Work instructions: Show me each line of the listing below where the word "приватних" appears.

The input:
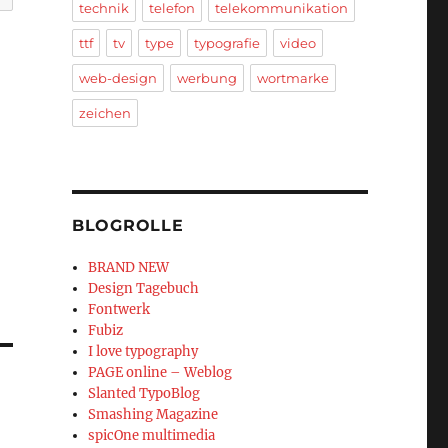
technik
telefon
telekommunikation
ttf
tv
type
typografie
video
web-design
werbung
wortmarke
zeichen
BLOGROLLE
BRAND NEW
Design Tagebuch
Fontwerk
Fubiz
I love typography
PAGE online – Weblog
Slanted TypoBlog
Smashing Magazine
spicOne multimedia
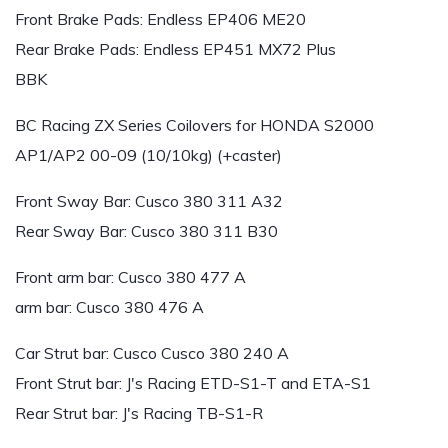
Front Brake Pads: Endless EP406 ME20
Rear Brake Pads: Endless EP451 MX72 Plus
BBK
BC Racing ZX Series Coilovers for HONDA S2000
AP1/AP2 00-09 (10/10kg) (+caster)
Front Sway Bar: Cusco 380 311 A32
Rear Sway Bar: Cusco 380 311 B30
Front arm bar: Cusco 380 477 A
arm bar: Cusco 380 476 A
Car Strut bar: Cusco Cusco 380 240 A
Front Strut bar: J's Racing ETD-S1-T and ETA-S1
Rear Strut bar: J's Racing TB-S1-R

==

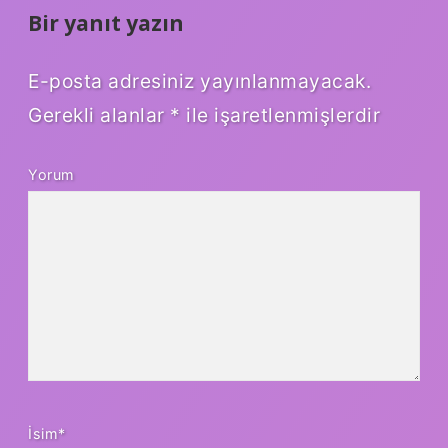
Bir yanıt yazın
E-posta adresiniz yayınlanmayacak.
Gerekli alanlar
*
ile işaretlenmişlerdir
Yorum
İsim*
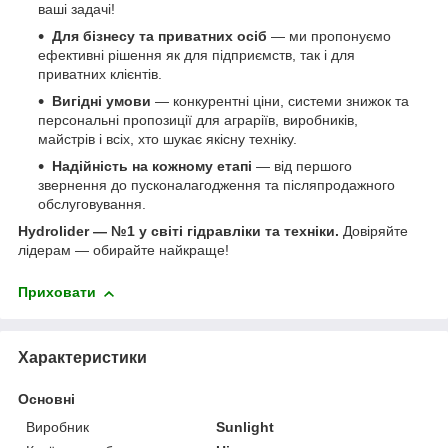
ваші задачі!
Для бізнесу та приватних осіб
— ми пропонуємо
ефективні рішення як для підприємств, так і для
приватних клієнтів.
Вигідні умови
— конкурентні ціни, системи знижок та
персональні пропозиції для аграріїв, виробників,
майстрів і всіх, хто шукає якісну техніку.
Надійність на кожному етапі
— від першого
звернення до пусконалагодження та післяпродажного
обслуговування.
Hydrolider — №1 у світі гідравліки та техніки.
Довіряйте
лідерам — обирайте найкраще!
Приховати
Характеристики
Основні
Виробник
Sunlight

Result of the task:
Для бізнесу та приватних осіб
приватних клієнтів.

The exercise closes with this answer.